Well, eventually I powered off the computer, after a couple more hours. (Hope to have chosen the right option...) Booted back (leaving the XP SP3 CD in the CD drive nonetheless) and, (excuse my shout of contentment but) hooray, it did now boot to Windows, apparently all being normal... :thumbsup: Rebooted a couple times again... All ok it seems (i.e. no further BSOD showing back)...

I did anyway run chkdsk on reboot (reported no errors) and decided to repeat the repair install all along, just to verify whether the hang would repeat too. Unfortunatelly so it did, at the very same point, the Windows splash "Please wait..." screen... <_< In any case, and as before, upon new boot, it booted to Windows, again seemingly normally... A few reboots more, new chkdsk round, and as before, it all appears ok... (Apart from a couple errors showing in Event Viewer, as it did in first time, but that's for further checking next...)

So, I think I'll take it as good now... (It's one resilient old machine, I gather.
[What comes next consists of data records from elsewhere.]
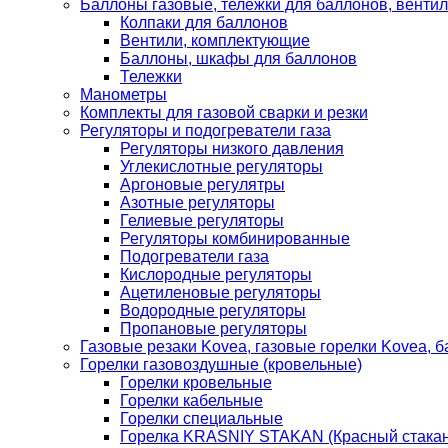
Баллоны газовые, тележки для баллонов, венти
Колпаки для баллонов
Вентили, комплектующие
Баллоны, шкафы для баллонов
Тележки
Манометры
Комплекты для газовой сварки и резки
Регуляторы и подогреватели газа
Регуляторы низкого давления
Углекислотные регуляторы
Аргоновые регулятры
Азотные регуляторы
Гелиевые регуляторы
Регуляторы комбинированные
Подогреватели газа
Кислородные регуляторы
Ацетиленовые регуляторы
Водородные регуляторы
Пропановые регуляторы
Газовые резаки Kovea, газовые горелки Kovea, б
Горелки газовоздушные (кровельные)
Горелки кровельные
Горелки кабельные
Горелки специальные
Горелка KRASNIY STAKAN (Красный стакан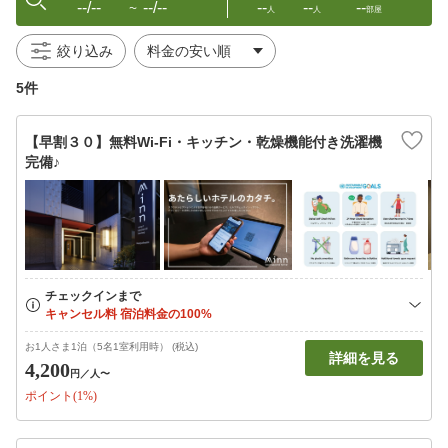
--/--
--/--
--
--
--
〜
人
人
部屋
絞り込み
5件
【早割３０】無料Wi-Fi・キッチン・乾燥機能付き洗濯機
完備♪
お1人さま1泊（5名1室利用時） (税込)
詳細を見る
4,200
円
／人〜
ポイント(1%)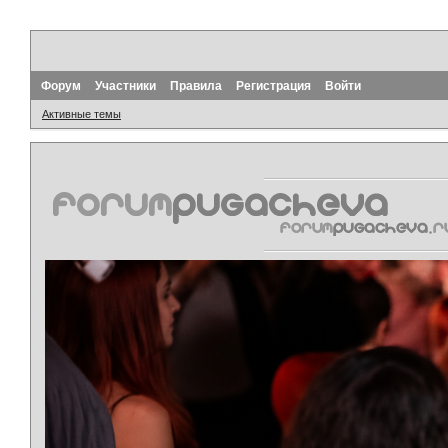
Форум
Участники
Правила
Регистрация
Войти
Активные темы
Old, but resilient. :P) Will catch up on whatever needs updating or eventually reinstall, possibly run a double check with also sfc, for a rested conscience after the hangs, and go from there... Will too take your suggestion, bludgard, and eventually later do some further checkup on the hard drive... (Speaking of the hard drive, by the way, a note just to add that, on reboot, it's back to sounding "normal" as I remember it before, no longer seeming as it did slower to respond/start as when the BSOD was happening... Intriguing, I wonder?... And perhaps I wasn't hearing things then, after all?...)

Just once more, thank you all, greatly, for your generous patience + effort + time! :) (And fingers crossed that things may go smooth now... :rolleyes:)

P.S. Then again, may anyone wish to kindly add any further quick enlightenments with regards to those lil' question-marks I went on leaving behind along the way, it would certainly be most appreciated just as well. As I was saying in the very start, every bit of new learning always is, by this humble leighman... :blush: And humbly thank you one time again.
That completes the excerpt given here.